▶ TASK BRIEF
What follows is a set of entries. Repeat them exactly, but not their pictures.

▶ Extracted page text data
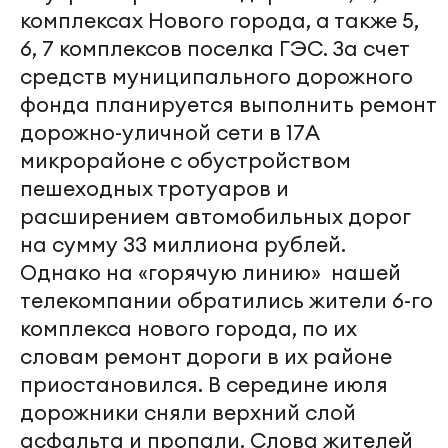
комплексах Нового города, а также 5,
6, 7 комплексов поселка ГЭС. За счет
средств муниципального дорожного
фонда планируется выполнить ремонт
дорожно-уличной сети в 17А
микрорайоне с обустройством
пешеходных тротуаров и
расширением автомобильных дорог
на сумму 33 миллиона рублей.
Однако на «горячую линию» нашей
телекомпании обратились жители 6-го
комплекса нового города, по их
словам ремонт дороги в их районе
приостановился. В середине июля
дорожники сняли верхний слой
асфальта и пропали. Слова жителей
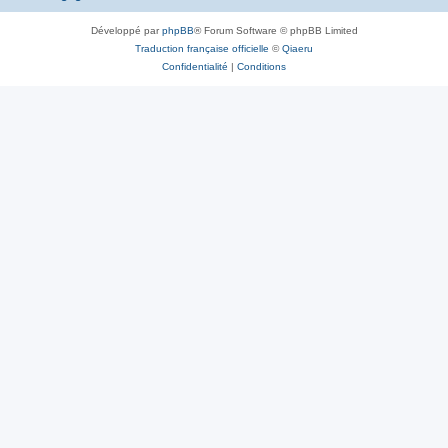
Développé par
phpBB
® Forum Software © phpBB Limited
Traduction française officielle
©
Qiaeru
Confidentialité
|
Conditions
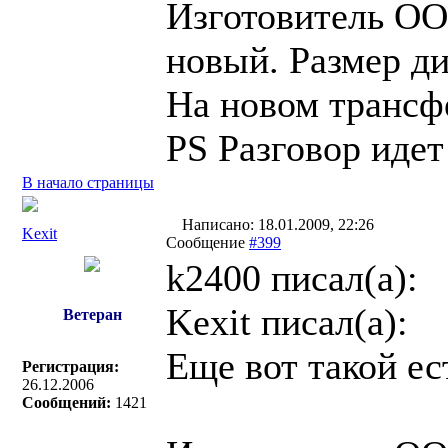
Изготовитель О
новый. Размер ди
На новом трансфе
PS Разговор идет
В начало страницы
Написано: 18.01.2009, 22:26
Kexit
Сообщение
#399
k2400 писал(a):
Kexit писал(a):
Ветеран
Еще вот такой ес
Регистрация:
26.12.2006
Сообщений:
1421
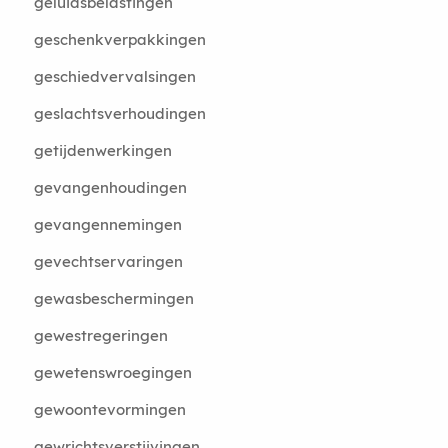
geluidsbelastingen
geschenkverpakkingen
geschiedvervalsingen
geslachtsverhoudingen
getijdenwerkingen
gevangenhoudingen
gevangennemingen
gevechtservaringen
gewasbeschermingen
gewestregeringen
gewetenswroegingen
gewoontevormingen
gewrichtsverstijvingen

▶ FINAL ANSWER
комплексах Нового города, а также 5,
6, 7 комплексов поселка ГЭС. За счет
средств муниципального дорожного
фонда планируется выполнить ремонт
дорожно-уличной сети в 17А
микрорайоне с обустройством
пешеходных тротуаров и
расширением автомобильных дорог
на сумму 33 миллиона рублей.
Однако на «горячую линию» нашей
телекомпании обратились жители 6-го
комплекса нового города, по их
словам ремонт дороги в их районе
приостановился. В середине июля
дорожники сняли верхний слой
асфальта и пропали. Слова жителей
Développé par
phpBB
® Forum Software © phpBB Limited
Traduction française officielle
©
Qiaeru
Confidentialité
|
Conditions
Изготовитель О
новый. Размер ди
На новом трансфе
PS Разговор идет
В начало страницы
Написано: 18.01.2009, 22:26
Kexit
Сообщение
#399
k2400 писал(a):
Kexit писал(a):
Ветеран
Еще вот такой ес
Регистрация:
26.12.2006
Сообщений:
1421
geluidsbelastingen
geschenkverpakkingen
geschiedvervalsingen
geslachtsverhoudingen
getijdenwerkingen
gevangenhoudingen
gevangennemingen
gevechtservaringen
gewasbeschermingen
gewestregeringen
gewetenswroegingen
gewoontevormingen
gewrichtsverstijvingen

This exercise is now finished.